Shire joins orphan disease rush with $500 million Acceleron deal
This article was originally published in Scrip
Shire has joined the ranks of large pharmaceutical companies pursuing deals and acquisitions in the orphan disease market by acquiring the rights to Acceleron's Duchenne's muscular dystrophy (DMD) treatment ACE-031 outside of North America.
The deal follows a wave of recent activity in orphan disease deals. Pfizer acquired the private US company FoldRx Pharmaceuticals last week, while in June GSK extended its deal with Prosensa covering novel RNA-based treatments for DMD (scripintelligence.com, 2 September 2010 & scripintelligence.com, 23 June 2010). Sanofi-Aventis's pursuit of Genzyme, which has a health portfolio of rare disease products, coupled with Shire's deal with Acceleron adds further weight to speculation that the industry is finally realising the potential benefits offered by specialty and orphan disease research.
Shire is to pay Acceleron $45 million up front, as well as up to $165 million in regulatory and sales milestones for the commercialisation of ACE-031 and up to an additional $288 million if ACE-301 is commercialised in other indications. The deal has not impacted Shire's full-year non-GAAP EPS of $4.00.
ACE-031 is a human, recombinant fusion protein produced by joining a portion of the human activin receptor IIb (ActRIIB) receptor to a portion of a human antibody. Shire and Acceleron hope to advance the product into a global Phase II/III clinical programme designed to demonstrate disease modification in DMD patients.
The product is currently in a double-blind, placebo-controlled, dose-ranging Phase II trial in 76 patients with DMD receiving concurrent corticosteroid treatment, to assess its safety, tolerability and pharmacokinetics. Trial completion is expected in Feb 2012.
Although it is hard to predict when the product may reach commercialisation, it could be on the market by 2016, Shire told Scrip.

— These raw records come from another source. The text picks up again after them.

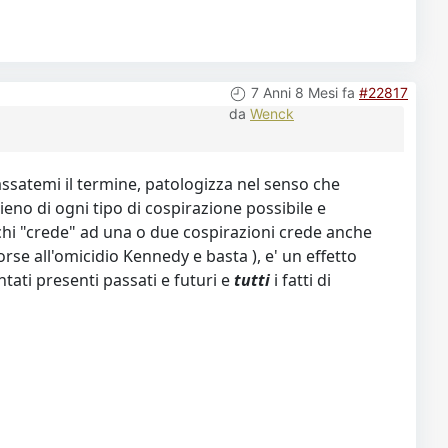
7 Anni 8 Mesi fa
#22817
da
Wenck
ssatemi il termine, patologizza nel senso che
pieno di ogni tipo di cospirazione possibile e
chi "crede" ad una o due cospirazioni crede anche
rse all'omicidio Kennedy e basta ), e' un effetto
ntati presenti passati e futuri e
tutti
i fatti di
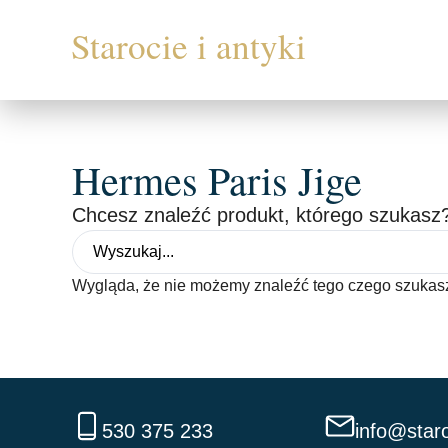
Hermes Paris Jige
Chcesz znaleźć produkt, którego szukasz?
Wygląda, że nie możemy znaleźć tego czego szukas
530 375 233
info@staro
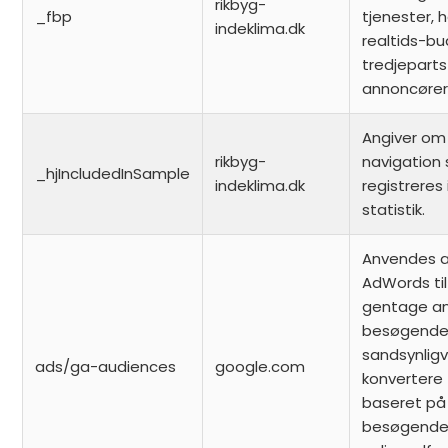
rikbyg-
_fbp
tjenester, 
indeklima.dk
realtids-bu
tredjeparts
annoncører
Angiver om
rikbyg-
navigation 
_hjIncludedInSample
indeklima.dk
registreres 
statistik.
Anvendes a
AdWords til
gentage an
besøgende,
sandsynligvi
ads/ga-audiences
google.com
konvertere 
baseret på
besøgende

Shire's Human Genetics Therapies business already has a sizeable pipeline of orphan disease drugs including Vpriv (velaglucerase alfa) and Replagal (agalsidase alfa), which are in registration for the treatment of Gaucher's disease and Fabry disease, respectively.

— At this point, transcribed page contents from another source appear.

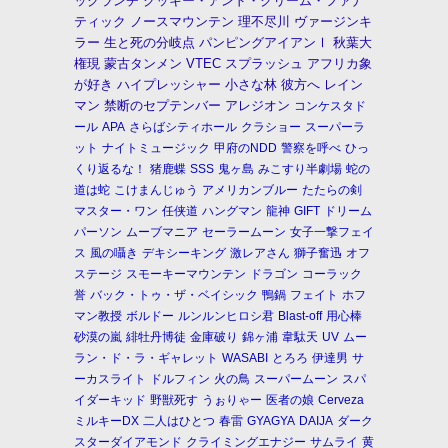
ックランチ
クッキー・アンド・クリーム・ファナ
ティック
ノースマウンテン
理不尽川
ヴァージンキ
ラー
生と死の分岐点
パンピングアイアンⅠ
秋葉大
権現
蒙古タンメン
VTEC
スプラッシュ
アフリカ象
が好き
ハイプレッシャー
小さな林
彼方へ
レイン
マン
禁断のセプテンバー
アレジオン
コンケスタド
ール
APA
さらばシティホール
クラショー
スーパーラ
ット
ナイトミュージック
甲府のNDD
警察を呼べ
ひっ
くり返るな！
猪鹿蝶
SSS
鬼ヶ島
みこすり半劇場
蛇の
道は蛇
こけまんじゅう
アメリカンブルー
たたらの剣
マスター・ワン
任侠道
ハングマン
龍神
GIFT
ドリーム
パーソン
ムーブマニア
セーラームーン
女子一撃フェイ
ス
風の囁き
デキシーキング
激レアさん
獅子奮迅
オフ
ステージ
スモーキーマウンテン
ドラゴン
コーラック
誉
バック・トゥ・ザ・ベイシック
鴨鍋
フェイト
ホフ
マン教授
ボルドー
ルンルンヒロシ君
Blast-off
用心棒
砂漠の嵐
緋牡丹博徒
金庫破り
錦ヶ浦
韋駄天
UV
ムー
ラン・ド・ラ・ギャレット
WASABI
とろろ
伊達男
サ
ーカスライト
ドルフィン
火の鳥
スーパームーン
スパ
イダーキッド
野獣死す
うぉりゃー
医者の娘
Cerveza
ミルキーDX
二人はひとつ
春雷
GYAGYA
DAIJA
ダーク
スターダイアモンド
クライミングエナジー
サムライ
黄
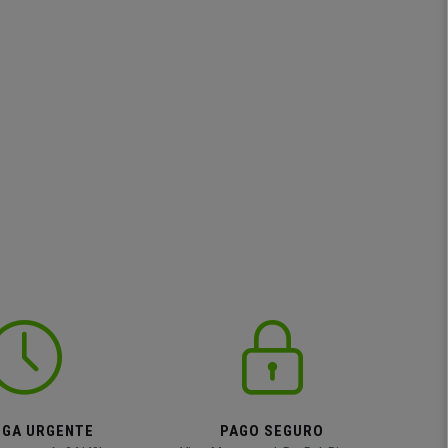
EGA URGENTE
PAGO SEGURO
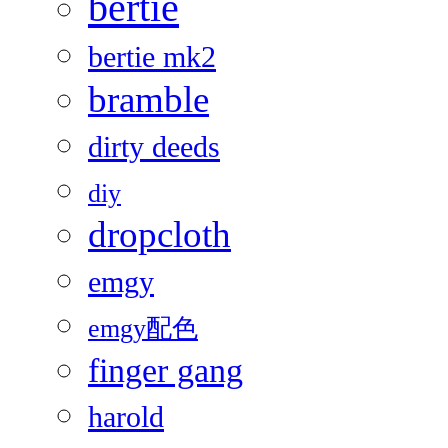
bertie
bertie mk2
bramble
dirty deeds
diy
dropcloth
emgy
emgy配色
finger gang
harold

However, through the acquisition of ACE-301 rights, Shire will be competing against the world's second largest pharma company, GSK, which acquired the rights to Prosensa's PRO-051, a 2'-O-methyl antisense oligonucleotide in October last year (scripintelligence.com, 14 October 2009). The product, which is due to enter pivotal Phase III trials this year, causes exon skipping of exon 51 during mRNA splicing.

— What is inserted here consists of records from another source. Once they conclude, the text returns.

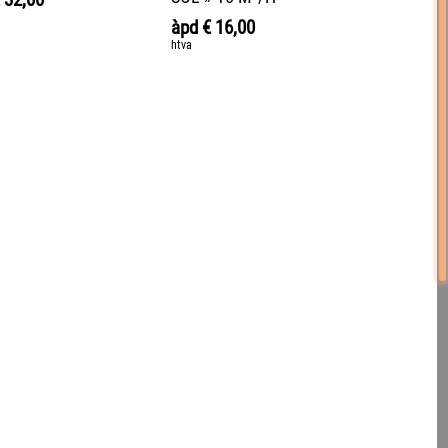
àpd
€
16,00
htva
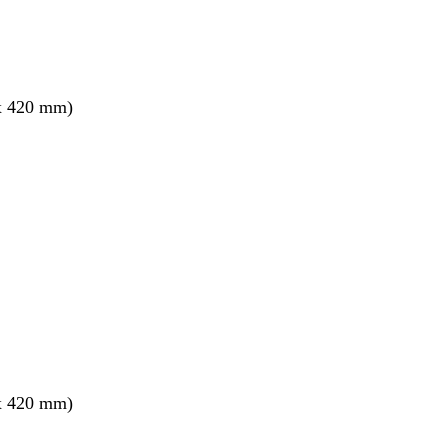
x 420 mm)
x 420 mm)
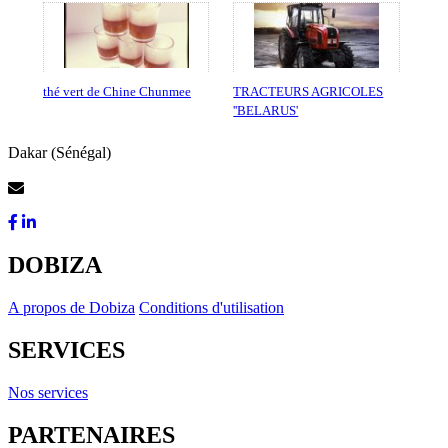
thé vert de Chine Chunmee
TRACTEURS AGRICOLES
''BELARUS'
Dakar (Sénégal)
Contactez-Nous
DOBIZA
A propos de Dobiza
Conditions d'utilisation
SERVICES
Nos services
PARTENAIRES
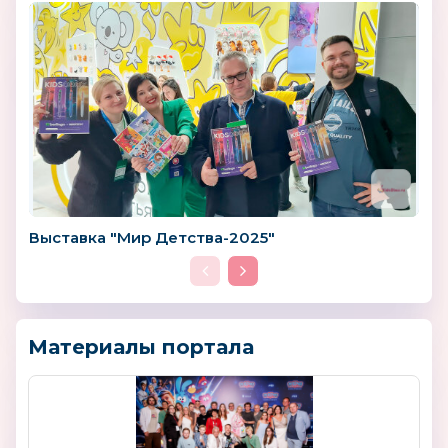
Выставка "Мир Детства-2025"
Материалы портала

Acceleron's CEO Dr John Knopf said: "The structure of this collaboration allows Acceleron to retain commercial rights in North America with the opportunity to build a highly valuable business while collaborating with an ideal partner for ACE-301."
Shire will use its manufacturing in Lexington, Massachusetts, to produce commercials supplies of the product for both itself and Acceleron, which will commercialise any product in North America.